Acedia and Me: A Marriage, Monks, and a Writer’s Life, by Kathleen Norris.

Name a book you have read MORE than once.

Mere Christianity, the Chronicles of Narnia, To Kill a Mockingbird, Little Women, Les Miserables (no, just kidding on that last one….I would like to read it again, but I don't know when it might happen....)There are others. I tend to re-read things I want to stay around in my mind.

Has a book ever fundamentally changed the way you see life? If yes, what was it?

Hearing God, by Dallas Willard.

How do you choose a book? eg. by cover design and summary, recommendations or reviews

I love to see books done beautifully, but I generally buy them because of what I’ve read in reviews or heard from friends.

Do you prefer Fiction or Non-Fiction?

I love reading good fiction, and because of life activities tend to read a lot more nonfiction.

What’s more important in a novel - beautiful writing or a gripping plot?

I see no point in making it an either/or issue. Good fiction is written well, which includes having a plot that matters. I’m not in need of “gripping” plots, as I don’t thrive on suspense. I think a lot of bad writing is out there that people “can’t put down,” but I’m concerned about the effect reading such stuff has on people’s minds….

Most loved/memorable character (character/book)

I don't know that I could pick one....I might have to think about that and maybe write about it separately someday.

Which book or books can be found on your nightstand at the moment?

I don’t keep books on my nightstand.

The ones by my reading chair are way too many….and yes, I’ve started them all….Parker Palmer’s Let Your Life Speak (re-read) and A Hidden Wholeness, Marsha Sinetar’s Do What You Love, the Money Will Follow (re-read), Dallas Willard’s Renovation of the Heart, Gary Thomas’ Sacred Marriage, Slavenka Drakulic’s Café Europa, Norcross and Guy’s Leaving It at the Office, Poe and Mattson’s What God Knows, Barbara Sher’s It’s Only Too Late if You Don’t Start Now, The Life of Teresa of Avila by Herself, The Music Lover’s Anthology of Poetry…..and a few more……And I’ll probably finish them all over the course of a few months, on an as-needed basis.

What was the last book you’ve read, and when was it?

The last book I remember finishing was Tolkien’s The Return of the King. That was in September.

Have you ever given up on a book half way in?

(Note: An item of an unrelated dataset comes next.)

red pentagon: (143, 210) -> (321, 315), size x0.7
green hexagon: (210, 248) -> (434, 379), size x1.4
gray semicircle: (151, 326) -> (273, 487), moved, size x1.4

A wise piano teacher once told me, “Life is short. Play only music that you love.” I feel the same way about reading. If I get into a book and don’t find myself really loving it or really learning something from it, I’m not going to finish it unless it’s required for some reason or another.

Tuesday, October 28, 2008

A Sign

When we went to Mountain View, Arkansas, a couple of weeks ago, on our way back we stopped at Johnson's Freeze Inn, in Wynne. My favorite ice cream stop for many years, it is a very small building, the kind of place where you used to just stand outside and receive your goods through a sliding window. Some years ago they added on, so a few people can sit down inside, and no one has to stand in the rain. They even added a drive-through window. It's still small and very obviously locally owned, not part of a chain, and I love to stop there.

So, I didn't get a picture of Johnson's, but I did get this picture of the school mascot that was on top of a sign in the parking area. Not sure if you can tell, but it was clearly handpainted, probably one of a kind. And I just love that expression on the face.

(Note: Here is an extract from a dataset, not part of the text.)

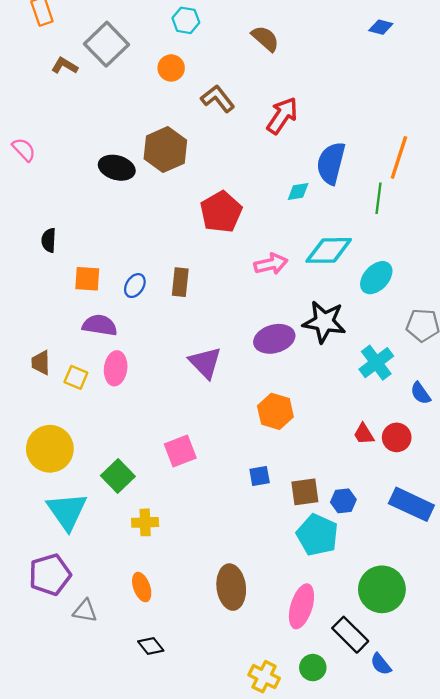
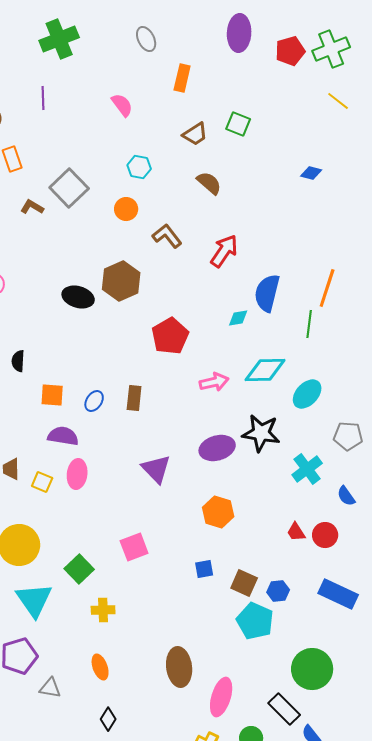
brown square: (305, 492) -> (244, 583), turned 32
pink ellipse: (301, 606) -> (221, 697), moved
black diamond: (151, 646) -> (108, 719), turned 70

I do miss living in a small town!

Wednesday, October 22, 2008


"The United States spends more on trash bags than ninety other countries spend on everything. In other words, the receptacles of our waste cost more than all of the goods consumed by nearly half of the world's nations."

--Business writer Polly LaBarre, quoted by Daniel H. Pink, in A Whole New Mind: Why Right-Brainers Will Rule the Future.

It's an interesting book, and that quote is not the focus of the book, or even the chapter I'm reading, but it sure got my attention.

How do we change this??

Friday, October 17, 2008

Another Poem

"You should put more poems here," Lucy commented a couple of posts back. I've thought it over and decided to be brave and do just that.

So, here is another poem I wrote in high school. I do not have this one memorized, by the way. I came across it recently while going through things in my office.

It must have been graded strictly on form rather than content, because it got a 100.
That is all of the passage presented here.